Dari kejauhan Senja melihat sosok Tama bediri ditengah jembatan. Senja segera menghampiri Tama. “Bukannya disini berbahaya ?” Tanya Senja. “Menurutku tidak !!!” balas Tama. “Mungkin jembatan ini sudah tua. Tapi disinilah aku bisa melihat senja dengan indahnya.” Tambah Tama. “Kamu benar.” Jawab Senja. Keseimbangan tubuh Senja mulai memburuk ia terjatuh dan  Tama menjaganya. “Tama bilang ke Bintang, sebentar lagi pasti dia biasa melihat senja.” Kata Senja dengan tersenyum. Mendengar hal itu Tama terharu, ibu dan Tyo mendekat. Senja menggenggam erat tangan ibunya dan ia berkata “Bu, gelap Senja nggak bisa lihat apa – apa.” Ibunya menangis. “Coba kamu ingat – ingat senja yang baru saja kamu lihat.” Kata Tama. “Aku nggak ingat.” Jawab Senja. “Bu, dingin disini gelap Senja takut.” Kata Senja dengan gemetar. “Sabar iya nak.” Jawab ibunya sambil terisak – isak.

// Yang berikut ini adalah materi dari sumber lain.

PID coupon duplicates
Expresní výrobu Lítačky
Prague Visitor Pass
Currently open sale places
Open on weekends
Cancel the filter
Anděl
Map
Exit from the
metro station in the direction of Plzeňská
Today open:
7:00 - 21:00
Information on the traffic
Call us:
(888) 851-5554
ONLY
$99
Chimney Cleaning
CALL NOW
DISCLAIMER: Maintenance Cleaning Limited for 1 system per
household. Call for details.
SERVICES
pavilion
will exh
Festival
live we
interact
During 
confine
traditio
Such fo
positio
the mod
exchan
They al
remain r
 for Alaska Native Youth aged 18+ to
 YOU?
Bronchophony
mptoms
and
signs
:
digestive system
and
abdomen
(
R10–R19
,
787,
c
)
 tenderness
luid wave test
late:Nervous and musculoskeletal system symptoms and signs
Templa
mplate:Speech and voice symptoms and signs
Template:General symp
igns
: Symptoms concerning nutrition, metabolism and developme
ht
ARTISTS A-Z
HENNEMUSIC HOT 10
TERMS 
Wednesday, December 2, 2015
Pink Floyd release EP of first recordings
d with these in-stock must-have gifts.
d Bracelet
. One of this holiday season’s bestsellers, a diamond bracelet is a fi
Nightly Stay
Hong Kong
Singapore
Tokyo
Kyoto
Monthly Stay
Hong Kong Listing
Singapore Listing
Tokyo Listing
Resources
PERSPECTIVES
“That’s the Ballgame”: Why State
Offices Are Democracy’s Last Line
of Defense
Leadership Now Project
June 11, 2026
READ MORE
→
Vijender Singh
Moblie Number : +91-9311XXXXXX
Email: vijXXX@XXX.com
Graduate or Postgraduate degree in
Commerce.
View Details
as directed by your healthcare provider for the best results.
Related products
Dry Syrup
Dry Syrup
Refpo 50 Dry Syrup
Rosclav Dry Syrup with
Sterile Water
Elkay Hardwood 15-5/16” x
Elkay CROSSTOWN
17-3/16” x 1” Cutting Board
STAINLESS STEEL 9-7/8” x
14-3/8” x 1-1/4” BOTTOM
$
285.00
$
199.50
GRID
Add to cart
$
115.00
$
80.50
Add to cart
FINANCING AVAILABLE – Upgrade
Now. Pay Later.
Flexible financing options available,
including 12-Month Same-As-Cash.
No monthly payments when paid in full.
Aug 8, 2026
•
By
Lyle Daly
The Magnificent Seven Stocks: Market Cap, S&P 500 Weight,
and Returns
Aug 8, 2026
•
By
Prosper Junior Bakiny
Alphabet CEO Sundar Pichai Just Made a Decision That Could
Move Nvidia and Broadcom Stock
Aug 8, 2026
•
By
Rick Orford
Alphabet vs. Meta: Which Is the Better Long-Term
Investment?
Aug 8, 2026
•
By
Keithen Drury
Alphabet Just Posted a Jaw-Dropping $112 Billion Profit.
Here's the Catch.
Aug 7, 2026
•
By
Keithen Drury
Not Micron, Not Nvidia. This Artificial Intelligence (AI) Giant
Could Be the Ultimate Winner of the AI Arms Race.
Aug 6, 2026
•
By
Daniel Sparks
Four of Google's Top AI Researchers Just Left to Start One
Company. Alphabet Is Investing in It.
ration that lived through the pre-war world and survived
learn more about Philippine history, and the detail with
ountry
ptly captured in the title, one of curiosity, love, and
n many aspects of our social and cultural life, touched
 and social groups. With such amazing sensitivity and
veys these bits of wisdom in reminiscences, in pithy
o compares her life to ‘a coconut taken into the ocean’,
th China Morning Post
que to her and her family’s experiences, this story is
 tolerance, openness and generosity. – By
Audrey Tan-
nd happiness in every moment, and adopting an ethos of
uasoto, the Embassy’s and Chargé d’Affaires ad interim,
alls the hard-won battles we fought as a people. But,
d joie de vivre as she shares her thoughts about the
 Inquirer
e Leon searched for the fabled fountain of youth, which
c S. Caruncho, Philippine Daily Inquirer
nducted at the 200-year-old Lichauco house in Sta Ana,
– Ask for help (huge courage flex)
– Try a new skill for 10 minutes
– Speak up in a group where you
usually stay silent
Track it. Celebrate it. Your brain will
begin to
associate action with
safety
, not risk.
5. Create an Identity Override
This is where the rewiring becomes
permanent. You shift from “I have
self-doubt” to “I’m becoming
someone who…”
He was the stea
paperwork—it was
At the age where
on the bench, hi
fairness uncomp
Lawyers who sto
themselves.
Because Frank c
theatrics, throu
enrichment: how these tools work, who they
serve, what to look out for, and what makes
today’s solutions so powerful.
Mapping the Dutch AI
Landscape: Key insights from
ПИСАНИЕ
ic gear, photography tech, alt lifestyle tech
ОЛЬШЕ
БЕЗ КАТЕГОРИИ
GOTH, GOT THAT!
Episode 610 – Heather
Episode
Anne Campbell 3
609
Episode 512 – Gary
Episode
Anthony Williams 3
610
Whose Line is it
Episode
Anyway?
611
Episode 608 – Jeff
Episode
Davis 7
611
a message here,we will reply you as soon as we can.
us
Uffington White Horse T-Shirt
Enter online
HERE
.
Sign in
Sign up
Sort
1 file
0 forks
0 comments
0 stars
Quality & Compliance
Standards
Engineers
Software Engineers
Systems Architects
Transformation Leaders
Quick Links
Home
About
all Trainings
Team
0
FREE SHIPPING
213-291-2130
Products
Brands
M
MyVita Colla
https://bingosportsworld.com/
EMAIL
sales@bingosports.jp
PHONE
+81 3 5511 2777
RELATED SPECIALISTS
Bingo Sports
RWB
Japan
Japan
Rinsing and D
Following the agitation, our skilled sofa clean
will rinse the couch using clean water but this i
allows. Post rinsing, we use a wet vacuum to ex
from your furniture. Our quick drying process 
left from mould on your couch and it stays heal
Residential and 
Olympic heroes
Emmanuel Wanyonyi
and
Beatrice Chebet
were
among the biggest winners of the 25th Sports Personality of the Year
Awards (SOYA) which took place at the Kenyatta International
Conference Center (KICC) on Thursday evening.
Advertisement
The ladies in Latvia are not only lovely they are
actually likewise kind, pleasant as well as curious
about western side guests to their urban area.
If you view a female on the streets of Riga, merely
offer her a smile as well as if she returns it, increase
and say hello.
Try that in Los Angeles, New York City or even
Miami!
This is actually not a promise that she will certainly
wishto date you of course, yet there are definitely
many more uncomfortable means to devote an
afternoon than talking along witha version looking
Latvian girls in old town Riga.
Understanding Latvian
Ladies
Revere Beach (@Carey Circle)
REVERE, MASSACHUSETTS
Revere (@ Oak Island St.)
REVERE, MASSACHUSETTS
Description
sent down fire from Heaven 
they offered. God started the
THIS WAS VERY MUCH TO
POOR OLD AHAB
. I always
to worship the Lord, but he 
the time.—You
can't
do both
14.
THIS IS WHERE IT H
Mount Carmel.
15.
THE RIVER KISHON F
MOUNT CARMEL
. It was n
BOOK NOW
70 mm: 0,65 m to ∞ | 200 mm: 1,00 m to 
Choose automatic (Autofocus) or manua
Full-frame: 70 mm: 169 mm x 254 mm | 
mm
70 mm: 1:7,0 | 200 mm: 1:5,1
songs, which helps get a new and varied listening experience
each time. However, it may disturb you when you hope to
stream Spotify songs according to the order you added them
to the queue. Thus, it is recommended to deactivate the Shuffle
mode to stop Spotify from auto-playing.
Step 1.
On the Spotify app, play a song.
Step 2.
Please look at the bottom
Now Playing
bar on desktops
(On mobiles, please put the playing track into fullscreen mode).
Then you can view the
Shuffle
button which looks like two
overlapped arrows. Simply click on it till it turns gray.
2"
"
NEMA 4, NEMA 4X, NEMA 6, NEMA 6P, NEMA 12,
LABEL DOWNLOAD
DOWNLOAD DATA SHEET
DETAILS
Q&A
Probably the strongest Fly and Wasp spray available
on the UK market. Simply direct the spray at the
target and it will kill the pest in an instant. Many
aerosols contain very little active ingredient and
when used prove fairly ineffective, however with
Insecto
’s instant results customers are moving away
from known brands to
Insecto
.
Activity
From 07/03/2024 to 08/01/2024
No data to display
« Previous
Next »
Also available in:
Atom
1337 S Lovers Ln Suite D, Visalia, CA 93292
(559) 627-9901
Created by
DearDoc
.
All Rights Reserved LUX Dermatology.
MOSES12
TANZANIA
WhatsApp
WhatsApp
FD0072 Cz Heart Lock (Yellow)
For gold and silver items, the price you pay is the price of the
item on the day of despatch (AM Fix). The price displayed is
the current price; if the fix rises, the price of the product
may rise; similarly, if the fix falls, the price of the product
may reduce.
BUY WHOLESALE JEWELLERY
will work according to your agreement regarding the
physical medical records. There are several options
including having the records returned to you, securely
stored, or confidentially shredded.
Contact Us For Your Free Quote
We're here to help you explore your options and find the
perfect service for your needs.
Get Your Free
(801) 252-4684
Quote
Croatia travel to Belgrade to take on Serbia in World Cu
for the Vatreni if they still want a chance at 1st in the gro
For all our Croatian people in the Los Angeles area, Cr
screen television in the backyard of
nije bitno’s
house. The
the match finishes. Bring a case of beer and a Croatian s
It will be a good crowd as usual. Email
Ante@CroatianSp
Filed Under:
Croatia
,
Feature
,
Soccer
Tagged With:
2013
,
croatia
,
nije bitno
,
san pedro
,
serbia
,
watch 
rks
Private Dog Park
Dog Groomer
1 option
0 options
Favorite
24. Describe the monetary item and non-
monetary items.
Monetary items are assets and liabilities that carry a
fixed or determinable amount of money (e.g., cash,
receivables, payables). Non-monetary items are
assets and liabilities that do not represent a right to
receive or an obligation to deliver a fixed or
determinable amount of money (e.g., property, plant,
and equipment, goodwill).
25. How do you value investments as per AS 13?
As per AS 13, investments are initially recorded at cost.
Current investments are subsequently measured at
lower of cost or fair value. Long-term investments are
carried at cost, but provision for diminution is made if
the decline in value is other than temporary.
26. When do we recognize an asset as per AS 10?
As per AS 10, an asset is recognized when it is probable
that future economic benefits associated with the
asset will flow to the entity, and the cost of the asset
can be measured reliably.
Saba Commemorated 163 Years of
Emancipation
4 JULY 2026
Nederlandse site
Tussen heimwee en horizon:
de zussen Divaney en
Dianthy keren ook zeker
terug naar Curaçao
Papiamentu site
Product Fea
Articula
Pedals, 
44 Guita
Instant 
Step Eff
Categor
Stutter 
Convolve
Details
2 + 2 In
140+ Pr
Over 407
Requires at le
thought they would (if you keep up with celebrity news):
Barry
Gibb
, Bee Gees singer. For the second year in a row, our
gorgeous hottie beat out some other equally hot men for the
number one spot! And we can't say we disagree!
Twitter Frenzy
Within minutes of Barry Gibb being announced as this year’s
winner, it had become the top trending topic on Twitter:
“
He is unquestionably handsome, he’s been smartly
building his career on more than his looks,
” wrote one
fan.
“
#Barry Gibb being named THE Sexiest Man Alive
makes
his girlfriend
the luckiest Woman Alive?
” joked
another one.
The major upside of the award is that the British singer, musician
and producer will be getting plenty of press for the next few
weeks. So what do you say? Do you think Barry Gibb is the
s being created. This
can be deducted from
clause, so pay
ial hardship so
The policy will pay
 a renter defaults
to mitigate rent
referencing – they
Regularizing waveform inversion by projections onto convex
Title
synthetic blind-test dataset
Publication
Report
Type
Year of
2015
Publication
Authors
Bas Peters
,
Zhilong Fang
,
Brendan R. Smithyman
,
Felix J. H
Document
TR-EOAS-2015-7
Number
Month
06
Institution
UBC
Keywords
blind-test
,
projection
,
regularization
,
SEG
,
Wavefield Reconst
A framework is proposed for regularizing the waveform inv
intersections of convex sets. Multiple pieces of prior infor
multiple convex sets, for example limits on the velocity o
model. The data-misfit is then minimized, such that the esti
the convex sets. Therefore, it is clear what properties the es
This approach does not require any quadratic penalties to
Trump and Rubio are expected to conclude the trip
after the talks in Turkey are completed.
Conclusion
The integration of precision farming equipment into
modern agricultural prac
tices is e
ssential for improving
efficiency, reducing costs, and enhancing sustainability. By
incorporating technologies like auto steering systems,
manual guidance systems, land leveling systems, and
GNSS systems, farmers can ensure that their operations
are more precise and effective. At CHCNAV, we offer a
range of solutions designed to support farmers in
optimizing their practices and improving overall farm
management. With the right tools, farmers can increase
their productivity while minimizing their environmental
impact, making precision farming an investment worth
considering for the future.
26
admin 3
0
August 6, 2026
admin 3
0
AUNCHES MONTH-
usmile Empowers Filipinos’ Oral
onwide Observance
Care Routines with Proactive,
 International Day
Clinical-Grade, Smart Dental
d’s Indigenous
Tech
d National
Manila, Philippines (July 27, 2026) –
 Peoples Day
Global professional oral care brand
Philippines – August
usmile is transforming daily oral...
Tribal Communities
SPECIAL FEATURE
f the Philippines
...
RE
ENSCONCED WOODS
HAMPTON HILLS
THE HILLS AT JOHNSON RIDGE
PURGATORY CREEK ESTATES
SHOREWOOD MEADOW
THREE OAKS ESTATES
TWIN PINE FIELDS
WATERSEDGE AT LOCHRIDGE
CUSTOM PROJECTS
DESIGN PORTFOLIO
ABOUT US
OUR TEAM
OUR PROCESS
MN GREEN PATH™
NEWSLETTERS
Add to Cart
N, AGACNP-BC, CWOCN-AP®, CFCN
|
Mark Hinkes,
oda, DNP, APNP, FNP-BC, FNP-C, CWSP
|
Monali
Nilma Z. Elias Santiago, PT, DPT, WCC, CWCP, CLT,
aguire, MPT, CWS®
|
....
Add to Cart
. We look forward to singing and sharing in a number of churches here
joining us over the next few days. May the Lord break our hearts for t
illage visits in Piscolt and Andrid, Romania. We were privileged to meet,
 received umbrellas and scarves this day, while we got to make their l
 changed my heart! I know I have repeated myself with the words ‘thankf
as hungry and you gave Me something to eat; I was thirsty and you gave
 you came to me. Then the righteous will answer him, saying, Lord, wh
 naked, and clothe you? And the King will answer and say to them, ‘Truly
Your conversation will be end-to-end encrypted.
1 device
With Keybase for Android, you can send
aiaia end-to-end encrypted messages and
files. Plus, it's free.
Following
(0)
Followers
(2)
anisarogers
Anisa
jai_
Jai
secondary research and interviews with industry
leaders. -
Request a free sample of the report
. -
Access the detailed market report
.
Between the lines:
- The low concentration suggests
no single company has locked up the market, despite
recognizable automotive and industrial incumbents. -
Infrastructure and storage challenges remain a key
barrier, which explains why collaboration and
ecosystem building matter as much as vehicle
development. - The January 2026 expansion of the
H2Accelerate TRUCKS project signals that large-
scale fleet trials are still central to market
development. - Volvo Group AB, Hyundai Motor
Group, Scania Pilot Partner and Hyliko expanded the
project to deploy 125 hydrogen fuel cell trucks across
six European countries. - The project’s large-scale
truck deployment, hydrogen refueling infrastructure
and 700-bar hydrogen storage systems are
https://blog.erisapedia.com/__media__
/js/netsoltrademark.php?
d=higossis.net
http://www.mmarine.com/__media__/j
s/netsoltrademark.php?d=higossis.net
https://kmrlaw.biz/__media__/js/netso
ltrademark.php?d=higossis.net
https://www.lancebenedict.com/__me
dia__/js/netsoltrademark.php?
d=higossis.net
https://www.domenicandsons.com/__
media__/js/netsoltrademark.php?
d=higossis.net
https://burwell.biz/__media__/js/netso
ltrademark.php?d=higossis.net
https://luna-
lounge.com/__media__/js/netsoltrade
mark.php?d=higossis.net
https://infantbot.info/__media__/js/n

            Tapi saat diperjalan menuju rumah sakit, denyut nadi Senja semakin melemah genggaman tangannya juga mulai melemah. Perlahan detak jantungnya menghilang nafasnya tak ada. “Senja bangun !!!” Seru ibunya. “Senja. . .  bangun nak !!! kita sudah sampai dirumah sakit.” Tambah ibunya. “Bu, Senja sudah pergi.” Jelas  Tyo. Ibu Senja pun mengis tak kuat melihat kepergian anak bungsunya. Memang benar hari ini tepat satu bulan Senja difonis oleh dokter.
Saat langit mulai gelap Senja menghembuskan nafas terakhirnya. Ia seakan pergi bersam senja disore itu.
            Beberapa hari kemudian Bintang menjalani operasi mata. Operasi tersebut berjalan lancar. Satu minggu sudah terlewati, operasi yang dijalani Bintang berhasil dan akhirnya Bintang bisa melihat dunia.
            Sore itu dijam dan ditempat yang sama Bintang melihat langit senja. “Kak Tama dan Kak Senja benar, langit senja memang indah. Mungkin kak Senja secantik langit ini.” Kata Bintang. “Memang.” Sahut Tama kemudian tersenyum. “Terimakasih Senja, kamu berhasil mengembalikan keceriaan Bintang dan kamu juga sudah bisa mewujudkan keinginannya.” Kata Tama dalam hati.
“Akhirnya Bintang bisa melihat senja.”